TAAC: A gate into Trustable Audio Affective Computing

With the emergence of AI techniques for depression diagnosis, the conflict between high demand and limited supply for depression screening has been significantly alleviated. Among various modal data, audio-based depression diagnosis has received increasing attention from both academia and industry since audio is the most common carrier of emotion transmission. Unfortunately, audio data also contains User-sensitive Identity Information (ID), which is extremely vulnerable and may be maliciously used during the smart diagnosis process. Among previous methods, the clarification between depression features and sensitive features has always serve as a barrier. It is also critical to the problem for introducing a safe encryption methodology that only encrypts the sensitive features and a powerful classifier that can correctly diagnose the depression.
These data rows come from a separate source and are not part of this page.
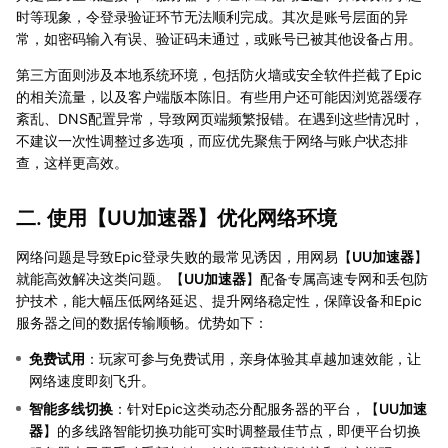
时等现象，令登录验证环节无法顺利完成。其次是账号层面的异
常，如密码输入有误、验证码未通过，或账号已被其他设备占用。
第三方面则涉及本地系统环境，包括防火墙或安全软件拦截了Epic
的相关流量，以及客户端版本陈旧。有些用户还可能因浏览器缓存
紊乱、DNS配置异常，导致网页端频繁报错。在遇到这些情况时，
不建议一次性调整过多选项，而应优先聚焦于网络与账户状态排
查，这样更高效。
二. 使用【
UU加速器
】优化网络环境
网络问题是导致Epic登录失败的最常见诱因，用网易【
UU加速器
】
就能高效解决这类问题。【
UU加速器
】配备专属高速专网和丢包防
护技术，能大幅压低网络延迟、提升网络稳定性，保障设备和Epic
服务器之间的数据传输顺畅。优势如下：
免费试用
：玩家可参与免费试用，亲身体验其卓越加速效能，让
网络速度即刻飞升。
智能多线切换
：针对Epic这类动态分配服务器的平台，【
UU加速
器
】的多线路智能切换功能可实时调整最佳节点，即便平台切换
To track these challenges, by leveraging adversarial loss-based Subspace Decomposition, we propose a first practical framework \name presented for Trustable Audio Affective Computing, to perform automated depression detection through audio within a trustable environment. The key enablers of TAAC are Differentiating Features Subspace Decompositor (DFSD), Flexible Noise Encryptor (FNE) and Staged Training Paradigm, used for decomposition, ID encryption and performance enhancement, respectively. Extensive experiments with existing encryption methods demonstrate our framework's preeminent performance in depression detection, ID reservation and audio reconstruction. Meanwhile, the experiments across various setting demonstrates our model's stability under different encryption strengths. Thus proving our framework's excellence in Confidentiality, Accuracy, Traceability, and Adjustability.
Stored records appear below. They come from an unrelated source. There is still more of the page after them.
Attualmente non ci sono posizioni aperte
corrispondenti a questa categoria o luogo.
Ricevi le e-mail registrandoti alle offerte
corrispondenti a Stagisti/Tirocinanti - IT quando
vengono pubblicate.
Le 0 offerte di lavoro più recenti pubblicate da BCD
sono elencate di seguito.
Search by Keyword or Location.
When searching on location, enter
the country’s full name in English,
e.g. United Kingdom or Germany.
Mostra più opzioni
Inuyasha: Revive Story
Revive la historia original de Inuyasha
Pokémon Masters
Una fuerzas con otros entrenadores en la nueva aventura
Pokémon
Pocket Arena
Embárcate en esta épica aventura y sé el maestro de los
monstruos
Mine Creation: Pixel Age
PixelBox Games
翻译：随着人工智能技术在抑郁症诊断中的兴起，抑郁症筛查的高需求与有限供给之间的矛盾得到了显著缓解。在多种模态数据中，基于音频的抑郁症诊断因音频是情感传递的最常见载体而受到学术界和工业界的日益关注。然而，音频数据也包含用户敏感的身份信息（ID），这些信息极其脆弱，可能在智能诊断过程中被恶意利用。以往的方法中，抑郁症特征与敏感特征之间的区分始终是一道障碍。引入一种仅加密敏感特征的安全加密方法以及能够正确诊断抑郁症的强大分类器，对于解决该问题同样至关重要。为应对这些挑战，我们利用基于对抗损失的子空间分解，首次提出了一个实用框架TAAC（可信音频情感计算），用于在可信环境中通过音频实现自动化抑郁症检测。TAAC的关键使能技术包括差异化特征子空间分解器（DFSD）、柔性噪声加密器（FNE）和分阶段训练范式，分别用于特征分解、ID加密和性能提升。与现有加密方法的大量实验表明，我们的框架在抑郁症检测、ID保留和音频重建方面具有卓越性能。同时，不同设置下的实验证明了我们的模型在不同加密强度下的稳定性，从而验证了其在机密性、准确性、可追溯性和可调节性方面的卓越表现。